Animal venom has long been used in medicine. While the industry used to focus on snake venom, spiders are now under intense examination.
The two types work in very different ways; snake venom targets the cardiovascular system, while spider venom aims for the nervous system.
Scientists already know that arachnid venom causes a breakdown in the function of ion channels. These channels must be able to open and close at specific times in order to control muscles and other critical bodily processes.
When spider venom enters a body, it disrupts the usual ion channel flow, resulting in paralysis and sometimes death. Focusing on the relationship between these channels and venom could be the ticket to a revolutionary new treatment.
Research into spider venom has been ongoing for the past few decades, but much of it has revolved around the effects of neurotoxins. This has contributed to the development of successful insecticides, but drug-related uses are still being investigated.
Venom's double hit
Using spider venom to treat diseases of the human nervous system requires a deeper understanding of the venom's components. A new study from the University of Bern's Institute of Ecology and Evolution (IEE), in Switzerland, combines years of such research to prove just how complex the venom really is.
The venom of Cupiennius salei — more commonly known as the tiger wandering spider — is the study's prime focus. It is a relatively large spider with a leg span of around 10 centimeters and is usually found in Central America. When it catches prey, it does so by ambushing and releasing venom, rather than spinning a web.
In the study, published in Toxins, researchers looked at how the venom's various ingredients interact to paralyze prey. They call it the dual prey-inactivation strategy, so named for the two parts that make up the process.
One part is decidedly neurotoxic, and the other part aims to disturb stability within the body. "Both parts of the strategy interact very closely," explains lead study author Lucia Kuhn-Nentwig, Ph.D.
"The venom targets not only the muscles and the nervous system of the prey — the internal homeostasis, the physiological balance of an organism, is also disrupted by the blockade of ion channels and various metabolic pathways."
Lucia Kuhn-Nentwig, Ph.D.
In short, the neurotoxins target muscles and the nervous system, resulting in paralysis. Tissue death allows the venom to spread throughout the body, while the metabolic part causes a blood sugar spike, leading to significant damage to bodily functions.

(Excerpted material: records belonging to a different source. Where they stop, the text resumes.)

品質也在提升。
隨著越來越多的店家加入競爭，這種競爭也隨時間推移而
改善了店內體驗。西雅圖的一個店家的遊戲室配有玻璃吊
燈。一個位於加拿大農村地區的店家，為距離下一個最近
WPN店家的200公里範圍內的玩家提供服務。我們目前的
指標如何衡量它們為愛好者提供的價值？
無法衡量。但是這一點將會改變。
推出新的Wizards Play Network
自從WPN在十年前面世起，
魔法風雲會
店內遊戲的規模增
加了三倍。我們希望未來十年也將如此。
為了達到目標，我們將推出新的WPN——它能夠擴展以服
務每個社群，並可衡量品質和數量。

Kuhn-Nentwig describes this particular spider's venom strategy as "very effective. [It] reduces the risk of the spider losing the prey, as well as the risk of potential prey developing a resistance to spider venom in the long run."
More than just a toxin
But the researchers weren't done there. To further understand the deadliness of the spider's venom, the IEE scientists studied every single RNA molecule found in the venom glands. They discovered that a protein called alpha-amylase was the main protein in the venom.
"Based on this, we were in a position to understand the existence of many other peptides and proteins contributing to the toxic effect of spider venom," Kuhn-Nentwig states.

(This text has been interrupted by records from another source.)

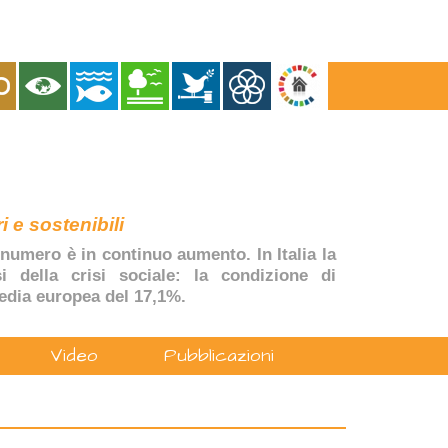
i e sostenibili
numero è in continuo aumento. In Italia la
si della crisi sociale: la condizione di
edia europea del 17,1%.
Video
Pubblicazioni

Summing up the team's conclusions, she notes, "Spider venom is more than just a toxin — it is an entire armada of substances that attack, paralyze, and kill an organism in a maximum of many different ways."
Insight into how a nontoxic element develops into a toxic one may support the future medicinal use of spider venom. Scientists believe that the venom strategy used by the tiger wandering spider is also used by the majority of other spider species, making this discovery even more important.